Video Terminal Technology VT-4800 (not DEC!)

 This is a transcript of a summary that I made after seeing a VT-4800
first-hand.  Maybe later I'll fix it up a little, but not much.
        -- KLH
Well, had a chance to look over a VT-4800 today.  Basically my
feeling is that the lack of char/line ins/del is quite deadly to
any hopes of using it, particularly with 48 lines.
  It seemed clear that these functions don't exist at all.  The
salesman said that one customer was doing that by adding an 8080 or
something; it does have a 800 Khz parallel input port with whch I
assume you can hook up your favorite controller.
   Serial I/O is limited to 9600 baud.  It's not clear why 19200
isn't supported, since he claims no pads are required even at the
800 Khz rate.  Anyway, the model he brought was fixed at 4800 because
the baud selector switch hadn't been wired up yet, and even then there
seemed to e some problem with its timing, since 4800 from the IO-11
didn't work very well; lots of garbage on the screen.  Perhaps the
clock got out of adjustment or smething (crystal, 0.5% error).
  So we were limited mostly to local-mode stuff.  Other things: It
has video invert and lowercase but both ma be options; not sure.
(by invert I mean single chars - but no blinking, etc).
  It has no CLEOF.  Cursor addressing is 4 bytes; all control functions
are strappable to any control character (except ^G,^M,^J fixed).  It
doesn't use escape sequence.  ie mos stuff directly in hardware.  although
it has M6800 processor, I guess it doesn't do much.  If you woner about
the 4-byte addressing, well it has set-X and set-Y functions which take next
byte as value.  Other functions set video normal/inverse, cursor
left and right, up and down (scroll both ays), home, clear, cleol, total-reset.

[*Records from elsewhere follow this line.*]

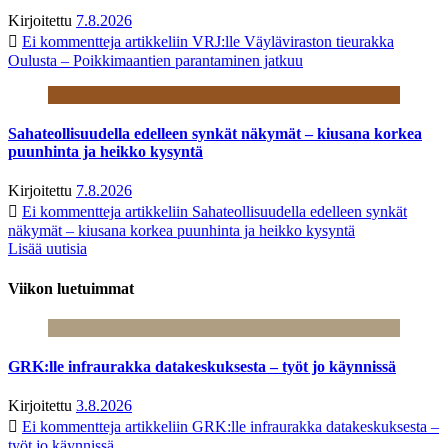
Kirjoitettu
7.8.2026
Ei kommentteja
artikkeliin VRJ:lle Väyläviraston tieurakka
Oulusta – Poikkimaantien parantaminen jatkuu
Sahateollisuudella edelleen synkät näkymät – kiusana korkea
puunhinta ja heikko kysyntä
Kirjoitettu
7.8.2026
Ei kommentteja
artikkeliin Sahateollisuudella edelleen synkät
näkymät – kiusana korkea puunhinta ja heikko kysyntä
Lisää uutisia
Viikon luetuimmat
GRK:lle infraurakka datakeskuksesta – työt jo käynnissä
Kirjoitettu
3.8.2026
Ei kommentteja
artikkeliin GRK:lle infraurakka datakeskuksesta –
työt jo käynnissä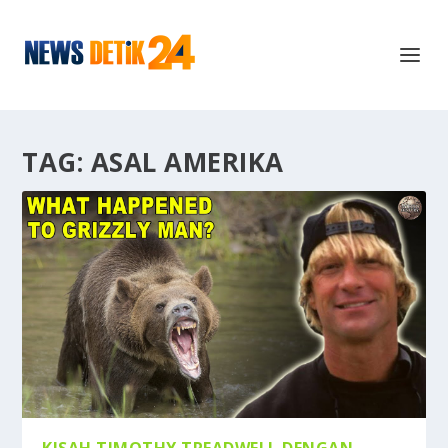
TAG:
ASAL AMERIKA
KISAH TIMOTHY TREADWELL DENGAN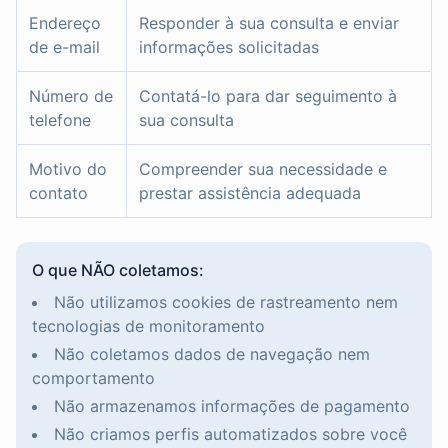
Endereço
Responder à sua consulta e enviar
de e-mail
informações solicitadas
Número de
Contatá-lo para dar seguimento à
telefone
sua consulta
Motivo do
Compreender sua necessidade e
contato
prestar assistência adequada
O que NÃO coletamos:
Não utilizamos cookies de rastreamento nem
tecnologias de monitoramento
Não coletamos dados de navegação nem
comportamento
Não armazenamos informações de pagamento
Não criamos perfis automatizados sobre você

It has provision for "pages" with functions to jump to page 0, show
next page, previous page.  Needs 4K memory per page, up to 16K.
  The keybaord is pretty good.  N-key rollover, good feel, auto-repeat,
lots of blank keys for progammed use.  It is possible to get a metizer
set up for the 8th bit; it seemed as if using CTRL and SHIFT together
might be a pssible way of doing it, although I'm not sure I and salesman
understood the other perfectly.
   The display is bit mapped and graphics hardware is supposed to be
available, 2-plane so no interference with characters.  These by the way are
5x7 which is how they fit 48 lines in, as oppoed to 7x9 etc; the monitor is
conventional.  Graphics will ave hardware vectors, 256x256 resolution.

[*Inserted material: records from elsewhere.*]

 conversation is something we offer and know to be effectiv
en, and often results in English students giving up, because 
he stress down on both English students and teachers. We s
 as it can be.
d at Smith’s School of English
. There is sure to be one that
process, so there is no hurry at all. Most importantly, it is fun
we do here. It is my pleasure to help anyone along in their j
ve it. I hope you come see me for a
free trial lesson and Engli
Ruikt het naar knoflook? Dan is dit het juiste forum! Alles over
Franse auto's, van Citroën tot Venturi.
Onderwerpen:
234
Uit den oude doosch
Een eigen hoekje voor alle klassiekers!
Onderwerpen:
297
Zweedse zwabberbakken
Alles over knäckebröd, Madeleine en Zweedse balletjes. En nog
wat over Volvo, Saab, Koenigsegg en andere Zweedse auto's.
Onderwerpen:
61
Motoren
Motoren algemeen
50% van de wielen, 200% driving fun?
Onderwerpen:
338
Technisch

  There are altogether too many jumpered options which would be nicer
to have as switches such as oe finds on the ADM-3A.  eg parity handling.
But I suppose once you put your soldering iron away there won't be much
need to change.
   Costs: 1195/kit to individual.  they may not sell kits in future though.
in groups of 5, $995 fully assembled and $895 kit.  Over 25, he didn't
know; something lower.  No educational institution discounts.  2 boards,
one for main stuff and the other is part of the kbd.

   Not really impressive I would say; 48 lines and decent keyboard
are about the only things it has going for it over other terminals.
Now if it had line ins/del I would perk up.